L’Union africaine : en quête de son indépendance

vendredi 13 février 2015

Le président Kafando était sur la sellette en ce 24e sommet de l’UA, même si l’élection surprise de Robert Mugabé à la tête de l’organisation continentale, a bouleversé les centres d’intérêts. Le vieux Bob, où la résurrection d’une certaine Afrique des fiertés déplacées.

Les africains sous la houlette du vieux Bob vont lever l’impôt pour se soustraire de la lourde subvention des Américains et des Européens qui financent près de 72% du budget de l’UA. C’est l’ancien président Nigerian Olusegun Obasanjo qui devra conduire ce projet de ressources alternatives basées sur les taxes sur les billets d’avion et les séjours d’hôtels. 5000 f cfa sur chaque billet d’avion et 1000 f cfa sur chaque nuitée. Les calculs indiquent que cela pourrait faire entrer dans les caisses de l’UA un confortable pactole d’environ 360 milliards. Cette somme pourrait servir à lutter contre Ebola et Boko Haram. Pour le Président malgache, Hery Rajaonarimampianina, Robert Mugabé, à la tête de l’Union, c’est l’assurance d’un dynamisme.

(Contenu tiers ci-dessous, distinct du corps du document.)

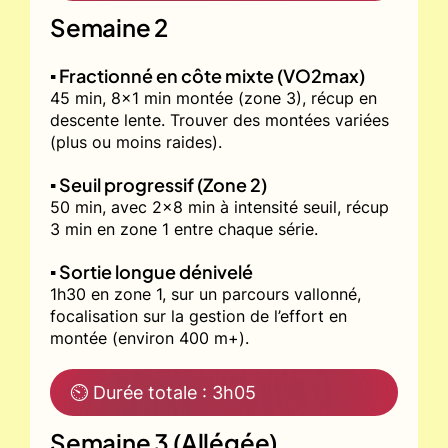
Semaine 2
▪️ Fractionné en côte mixte (VO2max)
45 min, 8x1 min montée (zone 3), récup en
descente lente. Trouver des montées variées
(plus ou moins raides).
▪️ Seuil progressif (Zone 2)
50 min, avec 2x8 min à intensité seuil, récup
3 min en zone 1 entre chaque série.
▪️ Sortie longue dénivelé
1h30 en zone 1, sur un parcours vallonné,
focalisation sur la gestion de l’effort en
montée (environ 400 m+).
⏲ Durée totale : 3h05
Semaine 3 (Allégée)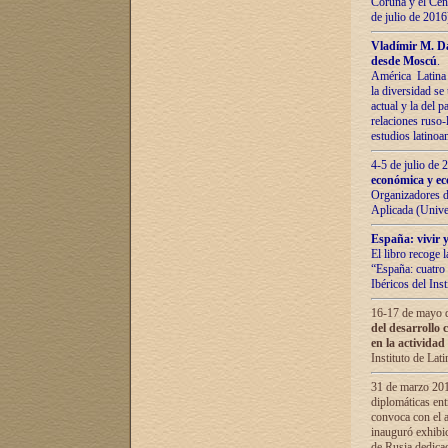
Coruña y el Cent
de julio de 201
Vladímir М. Da
desde Moscú
.
América Latina 
la diversidad se 
actual у lа del p
relaciones ruso-
estudios latino
4-5 de julio de
económica y ec
Organizadores d
Aplicada (Univ
España: vivir y
El libro recoge 
“España: cuatro 
Ibéricos del In
16-17 de mayo d
del desarrollo 
en la actividad
Instituto de La
31 de marzo 2016
diplomáticas en
convoca con el a
inauguró exhibi
de Rusia dedica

Par ailleurs, ce sommet a été l’opportunité pour des pays comme la Libye, dès l’ouverture du Sommet, de plaider sa cause afin que aides et soutiens lui soient apportées et accordées pour reconquérir, après l’assassinat de Guide Mouammar Khadafi, la paix et la cohésion sociale dans le pays.
Le Burkina Faso, pays en crise politique, dont la délégation a été conduite par le Président de la Transition Michel Kafando a manqué de saisir les tribunes de l’Union Africaine pour plaider la cause du Burkina Faso et faire attendre la voix des Burkinabè. Des Burkinabè assoiffés d’intégrité, de liberté, et d’indépendance.